Iniziano a chiedersi, visto il prolungamento ormai assodato del lockdown ben oltre il 3 aprile, quale sarà il destino degli studenti italiani. Qualcuno si spinge a ipotizzare un rientro a maggio ma, secondo me, viste anche le ultime indiscrezioni sul prossimo decreto, ormai sarebbe meglio concentrarsi su settembre. Il problema maggiore sarà per coloro che hanno da sostenere l’esame di maturità: farlo via web, considerando le enormi problematiche della didattica on-line, in particolare al sud e nelle aree rurali tecnologiamente meno sviluppate, sembra utopico. Si parla anche di proporre una promozione per tutti e festa finita: alla fine, considerando i risultati degli anni senza CoVID19, potrebbe non essere la scelta peggiore.
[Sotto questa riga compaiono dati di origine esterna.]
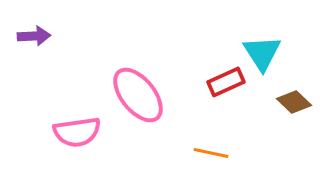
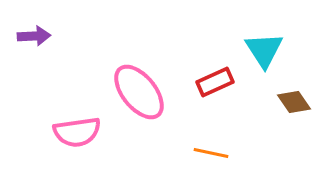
cyan triangle: moved 2 px right, 3 px up
red rectangle: moved 11 px left
pink ellipse: moved 1 px right, 3 px up
brown diamond: rotated 12 degrees clockwise
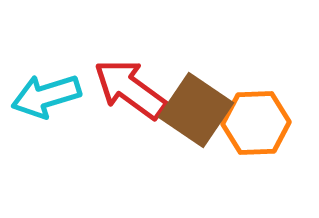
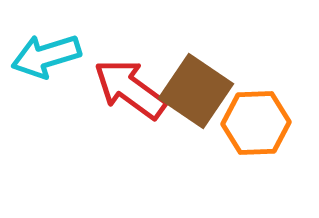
cyan arrow: moved 40 px up
brown square: moved 19 px up
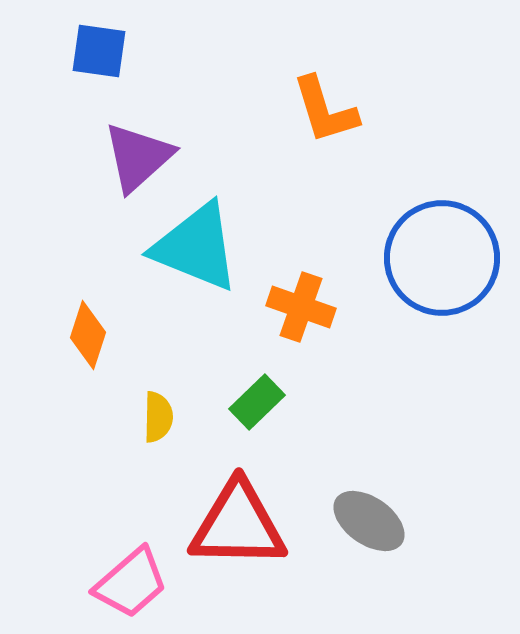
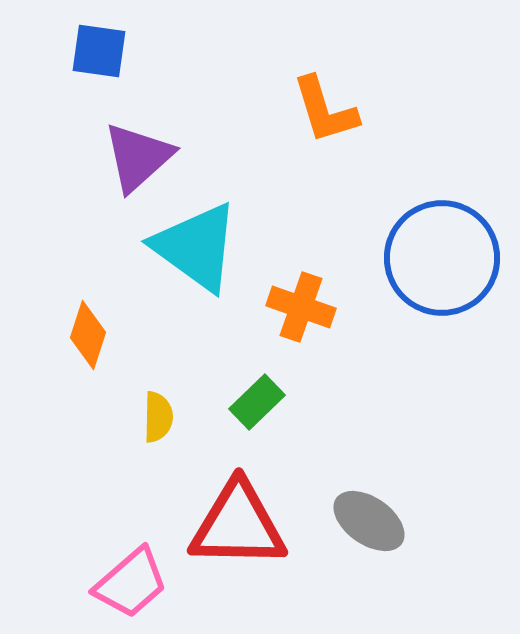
cyan triangle: rotated 14 degrees clockwise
Il Garante della Privacy si è espresso sulla cosiddetta “ricetta elettronica”, ricordando come una normativa a tal proposito esista dal 2011, praticamente inattuata. La conseguenza, come spesso avviene in questo Paese, è che “la mancata individuazione [da parte del Ministero della Salute, nda] delle predette modalità alternative alla stampa del promemoria cartaceo ha determinato il diffondersi di iniziative autonome, da parte dei medici, molto differenziate sul territorio nazionale, che presentavano profili di criticità in merito alla sicurezza del trattamento dei dati relativi allo stato di salute degli assistiti dal Servizio Sanitario Nazionale“. Specifica inoltre che “in relazione all’individuazione di tali canali alternativi alla stampa del promemoria cartaceo, è stato rappresentato che, nel caso di invio del “promemoria dematerializzato” della ricetta elettronica alla casella di posta elettronica indicata dall’assistito per tale servizio, analogamente a quanto previsto per l’invio dei referti, il promemoria deve essere spedito in forma di allegato al messaggio e non come testo compreso nel corpo dello stesso, deve essere protetto con tecniche di cifratura e deve essere accessibile tramite una credenziale consegnata separatamente all’interessato“. Per l’invio delle ricette via SMS, “è stato rappresentata la necessità che, attraverso tale modalità, sia inviato il solo numero di ricetta elettronica (NRE) e non anche le altre informazioni di dettaglio contenute nel promemoria.“.
Per finire, la perla del giorno è il foglio che alcuni condomini hanno attaccato alla porta dell’appartamento di una dottoressa che lavora all’ospedale di Pisa. Poi tutti a cantare l’inno di Mameli affacciati alla finestra, mi raccomando!